Personal information
- Full name: John Hayes
- Date of birth: 6 August 1939 (age 85)
- Original team(s): Warracknabeal
- Height: 177 cm (5 ft 10 in)
- Weight: 75 kg (165 lb)
- Position(s): Defender

Playing career^{1}
- Years: Club / Games (Goals)
- 1961–1966: Fitzroy / 94 (21)
- ^{1} Playing statistics correct to the end of 1966.

= John Hayes (footballer, born 1939) =

Australian rules footballer

John Hayes (born 6 August 1939) is a former Australian rules footballer who played with Fitzroy in the Victorian Football League (VFL).

==Football==
===Fitzroy (VFL)===
A defender, Hayes came to Fitzroy from Warracknabeal.
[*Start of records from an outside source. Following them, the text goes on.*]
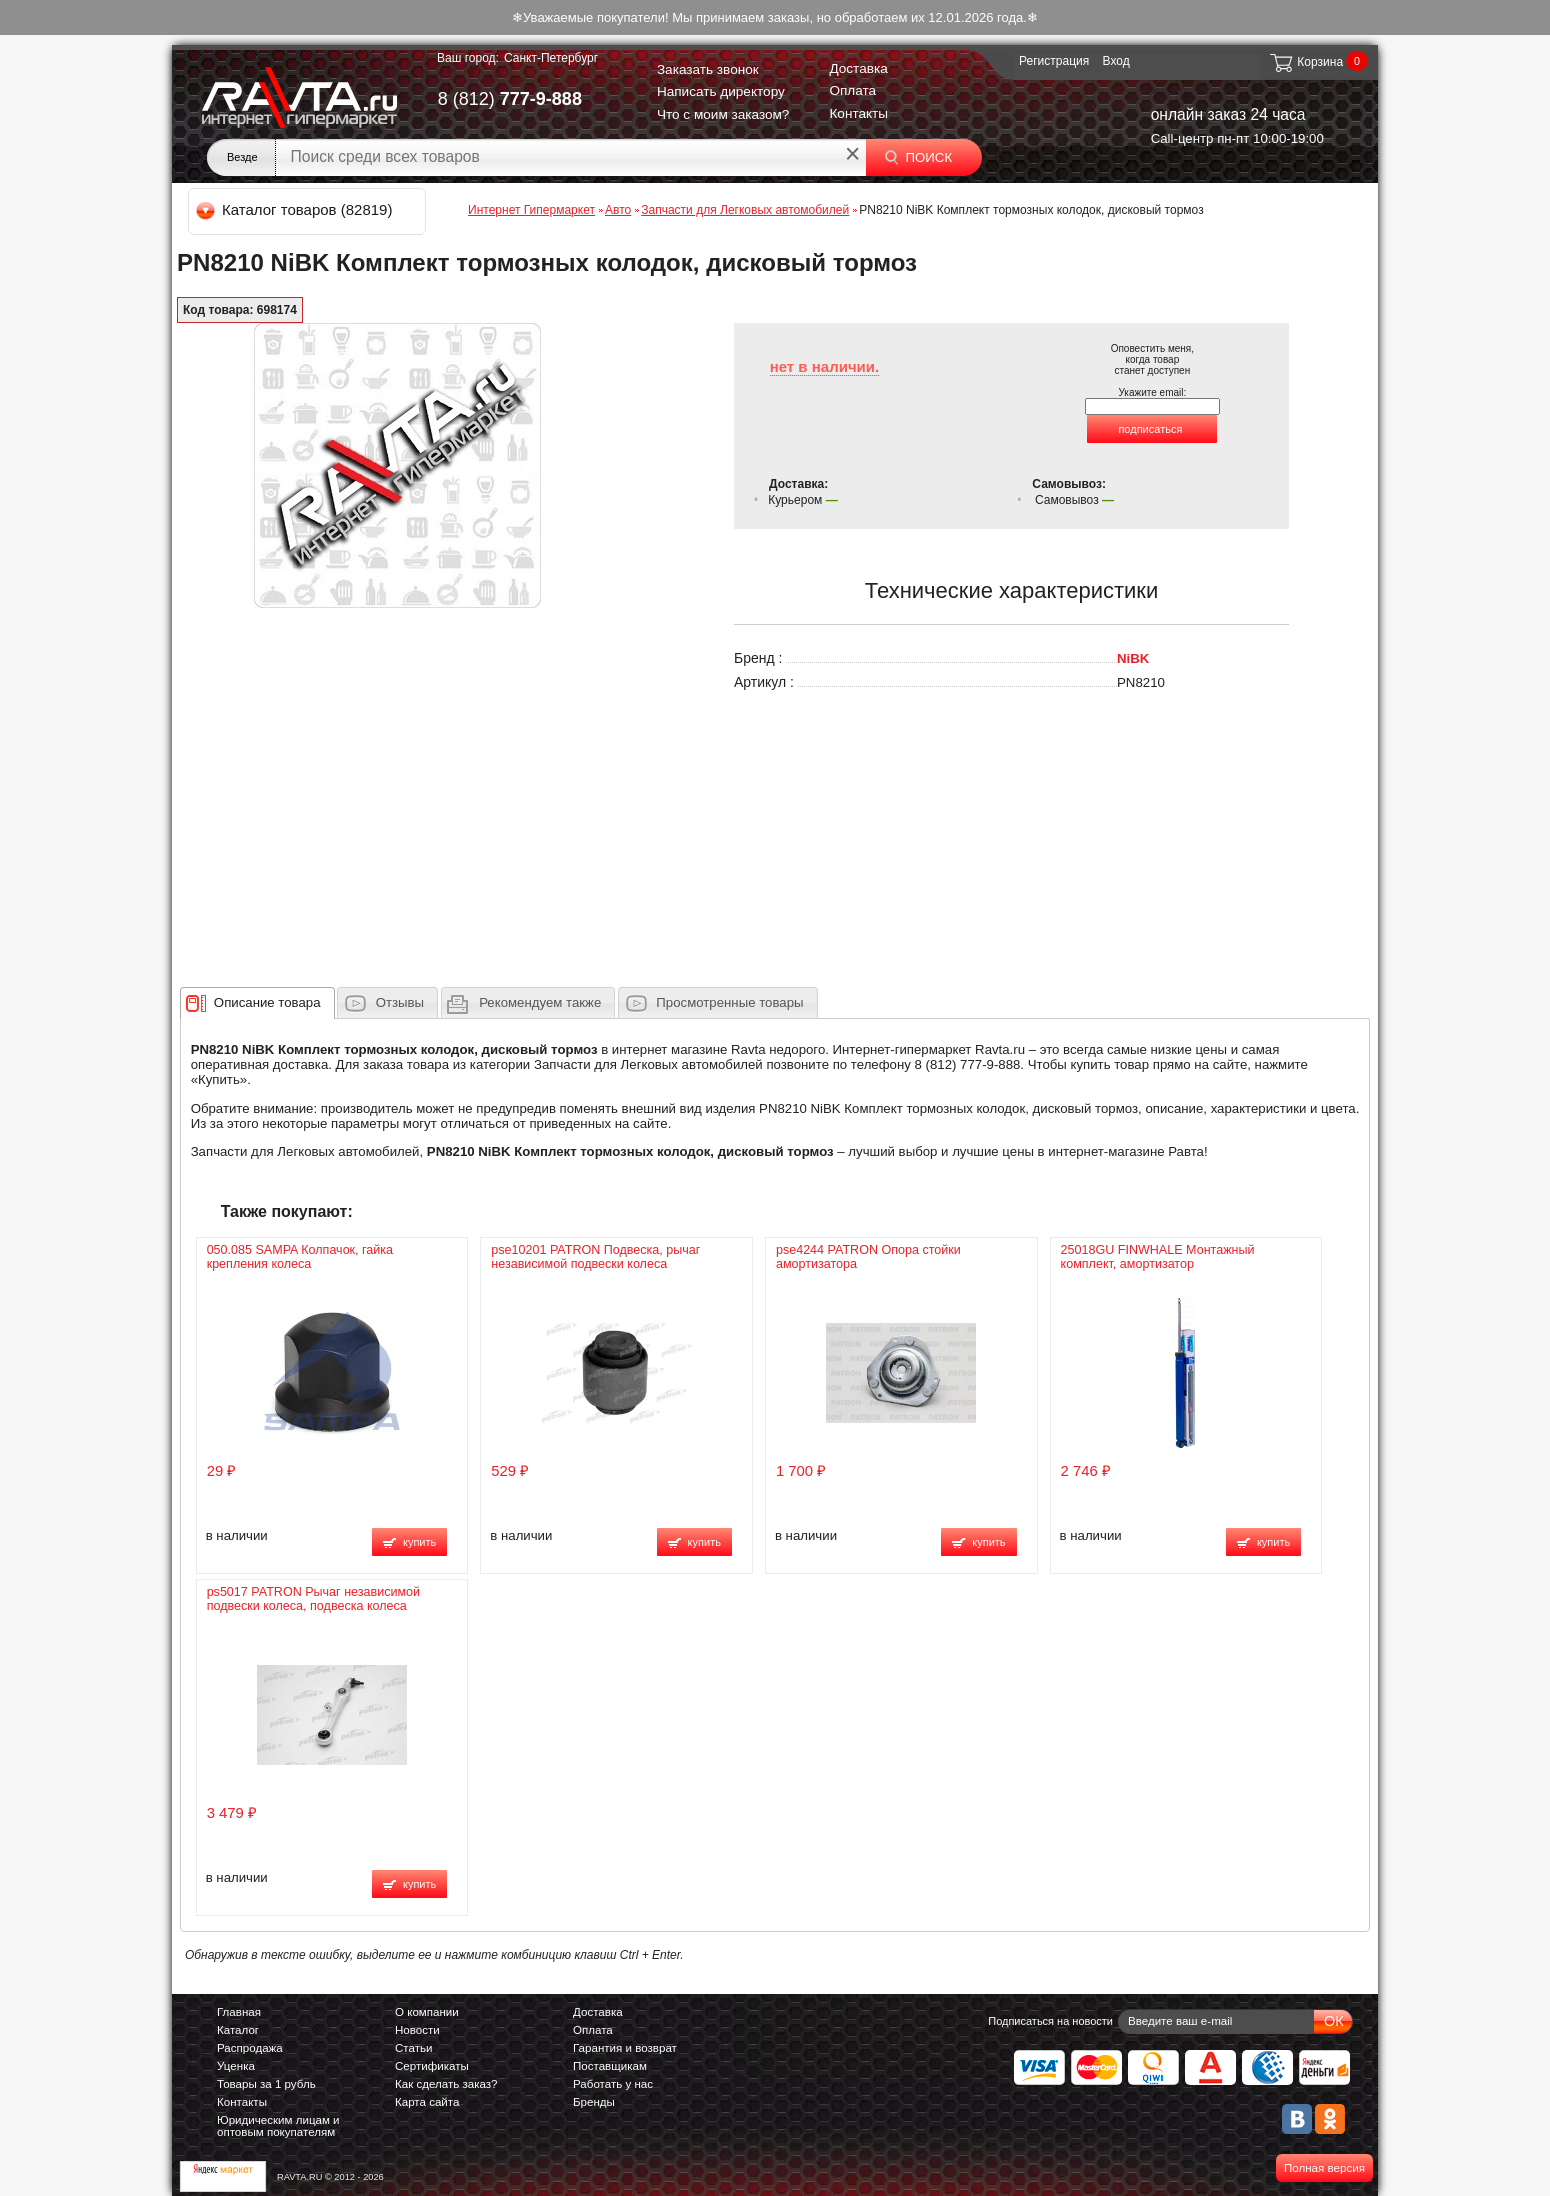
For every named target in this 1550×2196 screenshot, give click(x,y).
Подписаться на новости (1050, 2021)
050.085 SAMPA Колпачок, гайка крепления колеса (300, 1257)
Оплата (852, 90)
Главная (239, 2012)
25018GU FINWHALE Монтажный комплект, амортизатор (1158, 1257)
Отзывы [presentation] (400, 1002)
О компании (427, 2012)
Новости (417, 2030)
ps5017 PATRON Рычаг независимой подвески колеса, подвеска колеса (313, 1599)
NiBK (1133, 658)
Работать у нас (613, 2084)
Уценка (236, 2066)
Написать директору (721, 91)
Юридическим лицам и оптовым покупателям (278, 2126)
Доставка (858, 68)
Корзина (1305, 62)
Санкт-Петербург (551, 58)
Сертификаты (432, 2066)
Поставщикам (610, 2066)
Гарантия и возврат (625, 2048)
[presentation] (267, 1003)
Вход (1116, 61)
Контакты (858, 113)
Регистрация (1054, 61)
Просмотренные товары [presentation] (729, 1002)
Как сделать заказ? (446, 2084)
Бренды (594, 2102)
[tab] (257, 1003)
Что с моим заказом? (723, 114)
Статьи (413, 2048)
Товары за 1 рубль (266, 2084)
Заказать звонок (708, 69)
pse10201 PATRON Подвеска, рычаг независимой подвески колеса (595, 1257)
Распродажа (250, 2048)
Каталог (238, 2030)
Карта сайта (427, 2102)
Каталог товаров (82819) (295, 209)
Hayes captained Fitzroy for most of the 1966 VFL season, replacing Ralph Rogerson, who retired five rounds into the year.

On 6 July 1963, playing as first rover, he was a member of the young and inexperienced Fitzroy team that comprehensively and unexpectedly defeated Geelong, 9.13 (67) to 3.13 (31) in the 1963 Miracle Match.

===Yarrawonga===
He then moved to Yarrawonga, a club which he would captain-coach.